侵入
第13話です。よろしくお願いします。
その五時間後。彼女とモアは、国際空港に立っていた。国籍や年齢も、すべてがごちゃ混ぜな空港。フィッシュアンドチップスを頬張るコヨーテの横で、モアは不安げにキョロキョロしている。
「食べる?」
「いらないわよ。――ねぇ」
「ん?」
大きな日除け帽に巻かれたスカーフが、動きに伴って揺れている。与える印象が薄いせいか、モアの美貌に気付く者は少ない。下手な女優よりも美人だと知っているのは、コヨーテくらいだろう。「また危険なまねするつもりでしょう」
「いいでしょ。これで事件が解決したら、向こうも願ったりよ」
「それにあなた、日本語しゃべれるの?」
「しゃべれるよ。――本日は晴天なり」
コヨーテの口から急に飛び出した流暢な日本語に――意味はわからないが――モアは目を見開いた。「おじいさまの書斎には、捨てるほど本があったからね。暇があったから読んでみたんだ」
異国の言葉を一目見て覚え、使いこなせるのは天才的と言わざるを得ない。モアはそれでもなお、心配そうに目を伏せている。「嫌な予感がするのよ」
「モアの勘は当たるからね。今日の晩ご飯に、ピクルスでも出るのかな」
不満げに頬を膨らますモアに、コヨーテは思わず吹き出した。
アテンションプリーズ。聞き取りやすい英語がマイクから流れてくる。
「それじゃあ、機内食にピクルスが出ないことを祈って」
そう、おどけてみせたコヨーテは、どこにでもいるような女子高生にしか見えなかった。
「緋月くん」
世界史の教師が、メガネをずり上げながら走ってくる。「何でしょう」
「ちょっと、応接室に行ってくれ。転校生を紹介したい」
「紹介……?」
「いや、君のクラスに編入してくるんだ。教室まで案内してやってほしい」
「わかりました」
――朝のHR終了後。授業が始まる前に遅い朝食を取る者もいれば、一時間目の予習を慌ててしている者もいる時間帯。日直として連絡掲示板を見に来たはいいが、あいにく今日は特に予定は無いようだった。「失礼します」
ネクタイが曲がっていないのを確かめ、一般的に言う人当たりのよい笑顔を浮かべてから、響は応接室に入る。机と書類の匂い。その中で、紺色のセーラー服に身を包んでいる1人の少女。「高野先生に言われて来ました、緋月です。――編入された方かな?」
少女がこちらを向く。ぱっちりとした大きな目に、響が映った。
「林 杏里です。よろしく」
「この時期の編入生なんて、珍しいですね。僕は生徒会長で、林さんを教室に連れてくるように言われました」
黒羽高の女子用制服とは違う、紺に白のラインが入ったセーラー服。響の視線に気付いたらしい杏里は、笑いながら言った。「まだ黒羽高の制服が届いてなくて。これ、前の学校の制服なんです」
胸元の白いタイは、少しでも綺麗に見えるよう、丁寧に結ばれているのがわかる。お世辞にもオシャレとは言えないダサい制服が、できるだけ可愛く見えるように努力する、普通の女の子といった印象。緩やかにカールした黒い髪が、冷房になびいていた。「――林さん、だっけ?」
「うん。普通に呼び捨てでいいよ」
「慣れたらね」
気のない返事をしつつも、響はふわりと笑う。杏里も「今すぐには呼んでくれないんだー」と、笑って返す。
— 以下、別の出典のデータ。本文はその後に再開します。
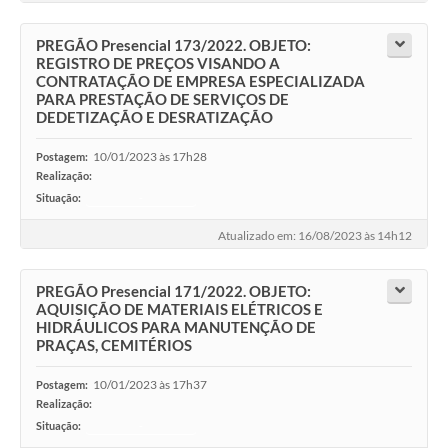
PREGÃO Presencial 173/2022. OBJETO:
REGISTRO DE PREÇOS VISANDO A
CONTRATAÇÃO DE EMPRESA ESPECIALIZADA
PARA PRESTAÇÃO DE SERVIÇOS DE
DEDETIZAÇÃO E DESRATIZAÇÃO
10/01/2023 às 17h28
Postagem:
Realização:
Situação:
-
Atualizado em: 16/08/2023 às 14h12
PREGÃO Presencial 171/2022. OBJETO:
AQUISIÇÃO DE MATERIAIS ELÉTRICOS E
HIDRÁULICOS PARA MANUTENÇÃO DE
PRAÇAS, CEMITÉRIOS
10/01/2023 às 17h37
Postagem:
Realização:
Situação:
-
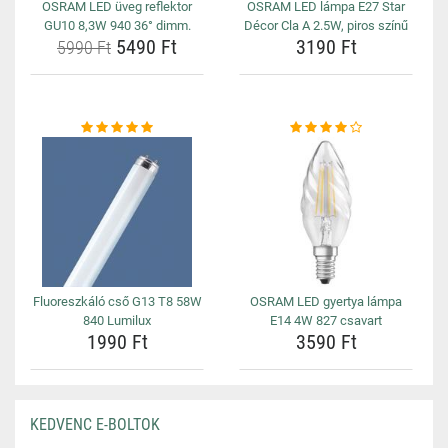
OSRAM LED üveg reflektor
OSRAM LED lámpa E27 Star
GU10 8,3W 940 36° dimm.
Décor Cla A 2.5W, piros színű
5490 Ft
3190 Ft
5990 Ft
Fluoreszkáló cső G13 T8 58W
OSRAM LED gyertya lámpa
840 Lumilux
E14 4W 827 csavart
1990 Ft
3590 Ft
KEDVENC E-BOLTOK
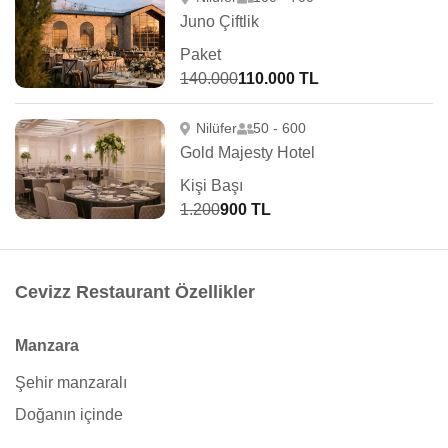
Juno Çiftlik
Paket
140.000
110.000 TL
Nilüfer
50 - 600
Gold Majesty Hotel
Kişi Başı
1.200
900 TL
Cevizz Restaurant Özellikler
Manzara
Şehir manzaralı
Doğanın içinde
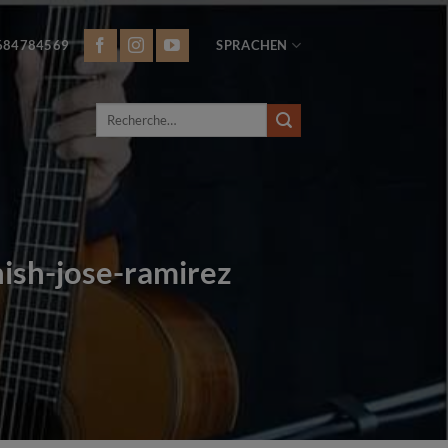
684784569
SPRACHEN
Recherche
pour :
ish-jose-ramirez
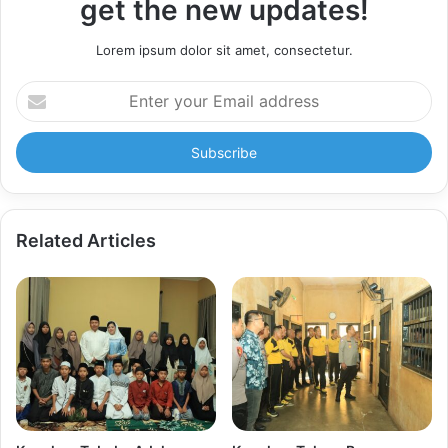
get the new updates!
Lorem ipsum dolor sit amet, consectetur.
Enter
your
Email
address
Related Articles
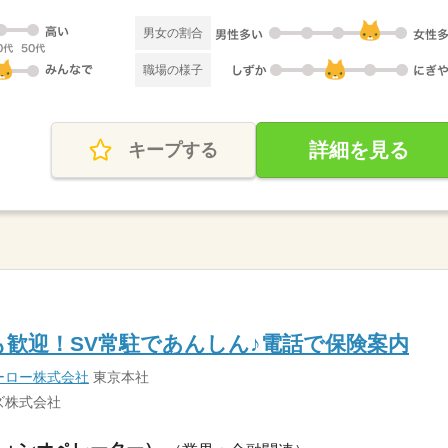
男女の割合
職場の様子
詳細を見る
キープする
者も歓迎！SV常駐であんしん♪電話で保険案内
ーロー株式会社
東京本社
ズ株式会社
「じゃあ、教室行こうか。そろそろ一時限目始まるから、」
「うん。あ、緋月くんって何部?」
「化学部。林さんは何か入るの?」
杏里は口元に手を当てて考え込む。「何にしようかなぁ」
「部活は見学できるから、そんなに焦らなくても大丈夫だよ」
そうだね、と。いたって普通の感じのいい笑みに、杏里は――いや、コヨーテは――微笑み返した。